時間が無い。ここで軍勢を素通りさせれば、三国に甚大な被害が出るのは火を見るより明らかだった。
『……っ! くそっ! 足元を見おって……! 支払う! その十万枚の契約、ルナミス帝国が呑もう!』
『レオンハートも同額を出す! だから一匹たりともこちらへ通すな!』
ホログラムの向こうで、国家予算が動く音がした。
三国を手玉に取る、極悪フィクサーたちの独壇場だった。
「まいどありーっ!」
ニャングルが満面の笑みで通信石を切り、リバロンが恭しく一礼する。
「さて、加藤様。軍資金はたっぷり確保いたしました。……あの虫ケラどもの処理、お願いいたします」
「……お前ら、マジで血も涙もねぇな」
俺はため息をつきながら、Amazonのアプリを開き、『アースジェット』を30本(お急ぎ便)追加注文した。

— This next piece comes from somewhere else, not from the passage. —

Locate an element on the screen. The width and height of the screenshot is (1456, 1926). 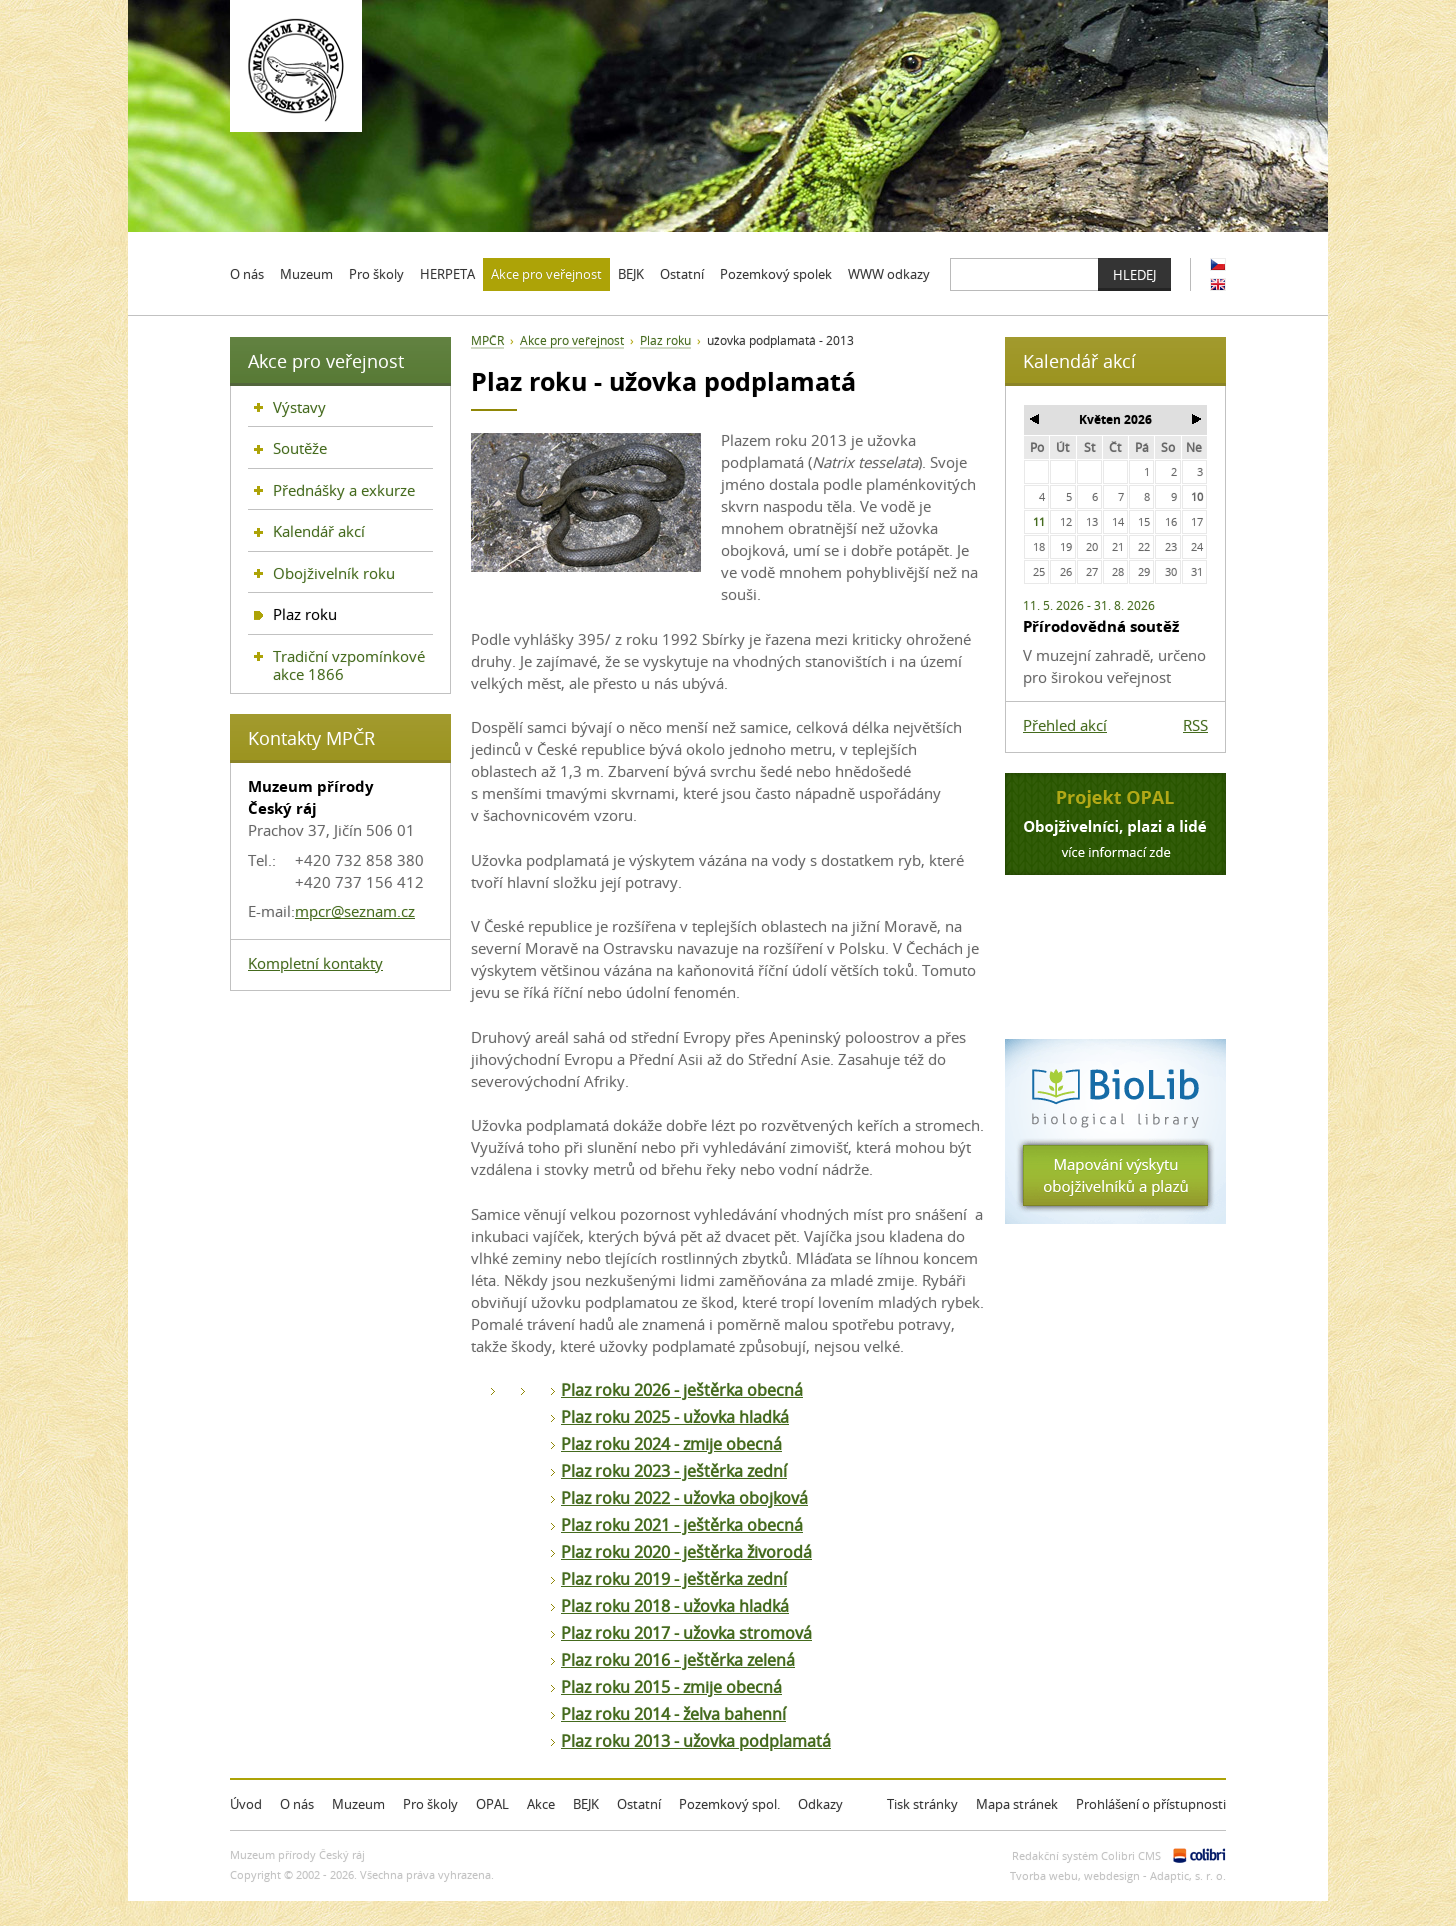 Redakční systém Colibri CMS is located at coordinates (1086, 1855).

もちろん、翌日配送を待つまでもない。玄関の空間の裂け目から、段ボール箱がドサドサと落ちてくる。
「ユーゴ、ニコラス! 予算(弾代)は下りたぞ! 弾薬無制限を許可する! ついでにこの殺虫剤も持ってけ!」
俺の号令に、リビングで待機していた二人の元SWAT隊員が、ギラリと猛禽のような目を光らせた。
「コピーザット。たっぷりボーナスは弾んでもらうぜ、ボス」
「オーウ、バグズ・ハンティングの時間デスネ!」
鮫島がSCAR-Hのボルトを引き、ニコラスがベネリM4にスラッグ弾を装填する。
そして、彼らの後ろでは、キャルルがトンファーを構え、イグニスが巨大な両手斧に紅蓮の炎を纏わせていた。
「庭の芝生と、家庭菜園のトマトだけは絶対に踏ませるなよ!! 行けェェッ!!」
俺の貧乏くさくも切実な叫びと共に、マイホームの玄関のドアが蹴り開けられた。
世界を恐怖に陥れる死蟲一万の軍勢と、規格外の居候たちによる「ただの害虫駆除」が、今、始まろうとしていた。